I can remember when Post Toasties were known as Elijah’s Manna. The box was decorated with a likeness of the old gentleman being fed by ravens, and there was no object in tearing off the top except to get at the flakes inside. The first Grape-Nuts I ate came in a bleak yellow and black box with a booklet entitled “The Road to Wellville.” They seemed to take an unconscionably long time to chew, but they were sufficient unto themselves and I munched them manfully. Then there was Force, to which Sunny Jim lured me with limericks, although the package itself offered nothing livelier than a couple of grim blacksmiths hammering an anvil.

The breakfast food approach has changed since those days. Consider what has happened to the old Quaker. I can still recall him as a dignified figure on the oatmeal package, holding another oatmeal package bearing the picture of a smaller Quaker holding a smaller oatmeal package, and so on ad minimum. When puffed wheat — “the food shot from guns” — came along, the gentle old Quaker was suddenly surrounded by belching cannon, but he stood his ground philosophically.
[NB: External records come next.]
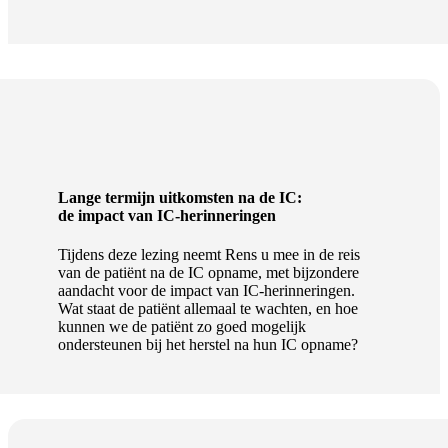
Lange termijn uitkomsten na de IC:
de impact van IC-herinneringen
Tijdens deze lezing neemt Rens u mee in de reis
van de patiënt na de IC opname, met bijzondere
aandacht voor de impact van IC-herinneringen.
Wat staat de patiënt allemaal te wachten, en hoe
kunnen we de patiënt zo goed mogelijk
ondersteunen bij het herstel na hun IC opname?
Now, however, he appears to be going down for the third time under the bombardment. Only his head and shoulders are visible. His smile is forgiving, but forced. A Disney character named Bugs Bunny has taken over, with an offer of five 160-page comic books for 15 cents plus a box top.

The other morning, after several readings of the Cheerios package, which offers a Lone Ranger Deputy badge and a flashlight ring, I began to wonder if perhaps I might be living on borrowed time. Fond as I am of uncooked cereals, I don’t like to feel like a case of arrested development every time I eat them. Somewhere, I told myself, there must be an adult cereal — a breakfast food that can be eaten with dignity, free from the tearing of box tops, and the popping of disintegrator pistols, and the taint of bribery.

So the next time I went to the grocer’s, it was with the determination to track down a cereal suited to my years. The clerk was most coöperative; wielding a long-handled grappling iron, he brought down package after package from the upper shelves, and in rapid succession I rejected Pep (turbojet planes), Kellogg’s Corn Flakes (sun visors), Kix (cut-out animals), Muffets (spinning tops and ball-point pens), Wheaties (miniature cameras), and half a dozen others. Even Shredded Wheat, though outwardly as sedate as ever with Niagara Falls at either end, proved to be full of cardboard jet planes and rockets. In fact, in a survey of the entire stock of cereals, I found only one package that seems worthy of a place on a grownup’s table: Nabisco 100% Bran, which contains “approximately 10% non-nutritive finely milled crude fibre . . . for constipation due to insufficient bulk.” I guess that puts me in my proper age-bracket.